The Veil is Thin

The Veil is Thin weaves the tale of my tangible phantasmagoric experience inhabiting my family’s multi-generational, abandoned New England home.

For years, this house was an unaddressed, silent member of my family. It had a spirit of its own. Footsteps echoed through the cold halls as we fitfully slept, objects turned up in unexpected places, and the walls slowly drove my grandmother mad. We never discussed it with each other, fearing that speaking the words aloud would turn something we hoped was our imaginations into reality.

When the last inhabitant had moved on from this realm, I had the chance to spend time with this neglected family member before the land was bulldozed. I spent my days photographing the space between myself and the house; capturing its shadow, its land, and its will to be seen. 

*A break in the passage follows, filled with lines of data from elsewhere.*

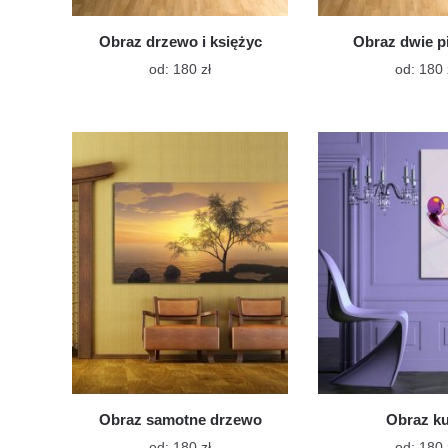
Obraz drzewo i księżyc
Obraz dwie p
Ten
od:
180
zł
od:
180
produkt
ma
wiele
wariantów.
Opcje
można
wybrać
na
stronie
produktu
Obraz samotne drzewo
Obraz ku
Ten
od:
180
zł
od:
180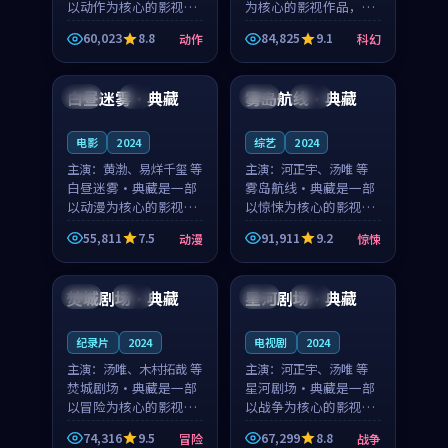
以动作为核心的影视作
为核心的影视作品，围
品，围绕危机、反转与
绕危机、反转与人物成
60,023
8.8
84,825
9.1
动作
科幻
人物成长展开，整体节
长展开，整体节奏紧
99:52
99:38
奏紧凑，值得推荐观
凑，值得推荐观看。
看。
白昼迷雾·典藏
雾岛航线·典藏
中国
4K
英国
热播
电影
2024
综艺
2024
主演：
黄渤、易烊千玺 等
主演：
河正宇、汤唯 等
白昼迷雾·典藏是一部
雾岛航线·典藏是一部
以动漫为核心的影视作
以惊悚为核心的影视作
品，围绕危机、反转与
品，围绕危机、反转与
55,811
7.5
91,911
9.2
动漫
惊悚
人物成长展开，整体节
人物成长展开，整体节
92:15
99:08
奏紧凑，值得推荐观
奏紧凑，值得推荐观
看。
看。
焚城剧场·典藏
星河剧场·典藏
中国
热播
泰国
杜比
纪录片
2024
电视剧
2024
主演：
汤唯、木村拓哉 等
主演：
河正宇、汤唯 等
焚城剧场·典藏是一部
星河剧场·典藏是一部
以冒险为核心的影视作
以战争为核心的影视作
品，围绕危机、反转与
品，围绕危机、反转与
74,316
9.5
67,299
8.8
冒险
战争
人物成长展开，整体节
人物成长展开，整体节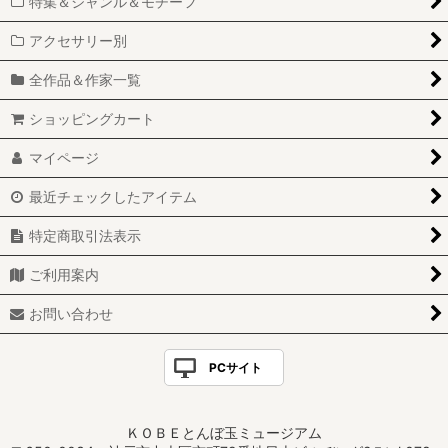
特集＆ジャンル＆モチーフ
アクセサリー別
全作品＆作家一覧
ショッピングカート
マイページ
最近チェックしたアイテム
特定商取引法表示
ご利用案内
お問い合わせ
PCサイト
ＫＯＢＥとんぼ玉ミュージアム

For the first time, I turned my camera towards the constant feeling of being watched. I offered my body to the madness of the house, performing rituals and sleeping only in full moonlight or sunlight to induce the true meaning of the word lunacy. As the line between the world of the waking and the realm of dreams fell away, the space in-between widened. The result is an exploration of the infra thin moments where the magic of the afterlife quietly collides with the fear of inexplicable noises in the dark and shapes that flit in the periphery. 

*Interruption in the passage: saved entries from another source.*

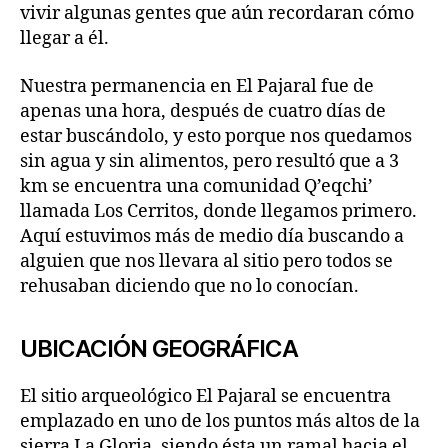
vivir algunas gentes que aún recordaran cómo
llegar a él.
Nuestra permanencia en El Pajaral fue de
apenas una hora, después de cuatro días de
estar buscándolo, y esto porque nos quedamos
sin agua y sin alimentos, pero resultó que a 3
km se encuentra una comunidad Q’eqchi’
llamada Los Cerritos, donde llegamos primero.
Aquí estuvimos más de medio día buscando a
alguien que nos llevara al sitio pero todos se
rehusaban diciendo que no lo conocían.
UBICACIÓN GEOGRÁFICA
El sitio arqueológico El Pajaral se encuentra
emplazado en uno de los puntos más altos de la
sierra La Gloria, siendo ésta un ramal hacia el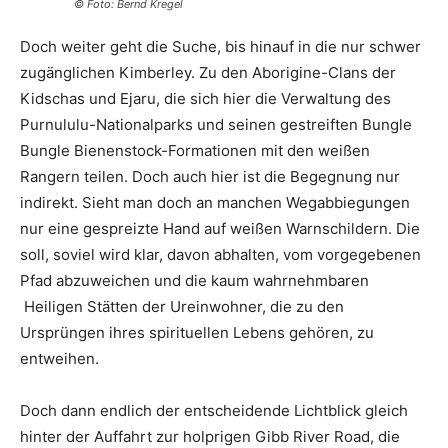
© Foto: Bernd Kregel
Doch weiter geht die Suche, bis hinauf in die nur schwer
zugänglichen Kimberley. Zu den Aborigine-Clans der
Kidschas und Ejaru, die sich hier die Verwaltung des
Purnululu-Nationalparks und seinen gestreiften Bungle
Bungle Bienenstock-Formationen mit den weißen
Rangern teilen. Doch auch hier ist die Begegnung nur
indirekt. Sieht man doch an manchen Wegabbiegungen
nur eine gespreizte Hand auf weißen Warnschildern. Die
soll, soviel wird klar, davon abhalten, vom vorgegebenen
Pfad abzuweichen und die kaum wahrnehmbaren
Heiligen Stätten der Ureinwohner, die zu den
Ursprüngen ihres spirituellen Lebens gehören, zu
entweihen.
Doch dann endlich der entscheidende Lichtblick gleich
hinter der Auffahrt zur holprigen Gibb River Road, die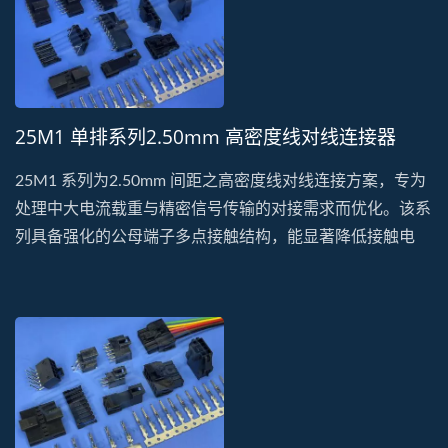
25M1 单排系列2.50mm 高密度线对线连接器
25M1 系列为2.50mm 间距之高密度线对线连接方案，专为
处理中大电流载重与精密信号传输的对接需求而优化。该系
列具备强化的公母端子多点接触结构，能显著降低接触电
阻，确保在长期运作下的电力传输稳定性。其结构设计符合
工业级高密度规格，具备稳固的机械锁定扣，能有效防止线
束受力拉扯时产生意外松脱。选用符合UL...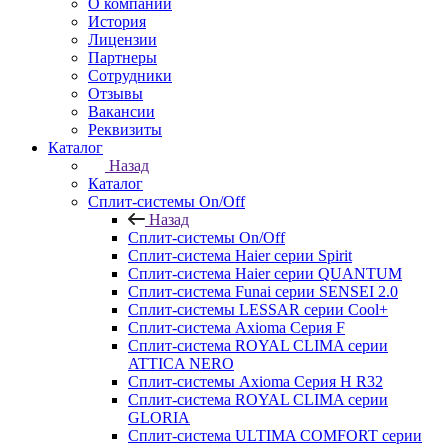
О компании
История
Лицензии
Партнеры
Сотрудники
Отзывы
Вакансии
Реквизиты
Каталог
Назад
Каталог
Сплит-системы On/Off
Назад
Сплит-системы On/Off
Сплит-система Haier серии Spirit
Сплит-система Haier серии QUANTUM
Сплит-система Funai серии SENSEI 2.0
Сплит-системы LESSAR серии Cool+
Сплит-система Axioma Серия F
Сплит-система ROYAL CLIMA серии
ATTICA NERO
Сплит-системы Axioma Серия H R32
Сплит-система ROYAL CLIMA серии
GLORIA
Сплит-система ULTIMA COMFORT серии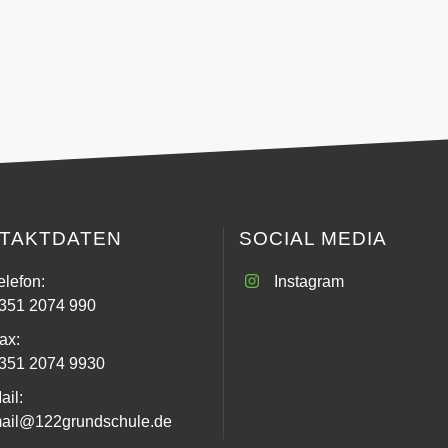
TAKTDATEN
SOCIAL MEDIA
elefon:
Instagram
351 2074 990
ax:
351 2074 9930
ail:
ail@122grundschule.de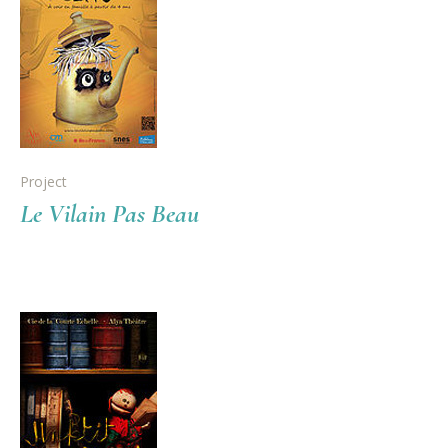
Project
Le Vilain Pas Beau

The veil is thin, we are between worlds is an incantation used in pagan ritual to denote the lifting of the veil over our eyes, giving the speaker the ability to see through the clouds of this world and into the next. Celtic folklore links places where the veil thins to crossroads and moments of change. My last night in the house was the night of the full blood moon eclipse. The tides rose to the driveway, as if the house was protesting my departure and its own demise.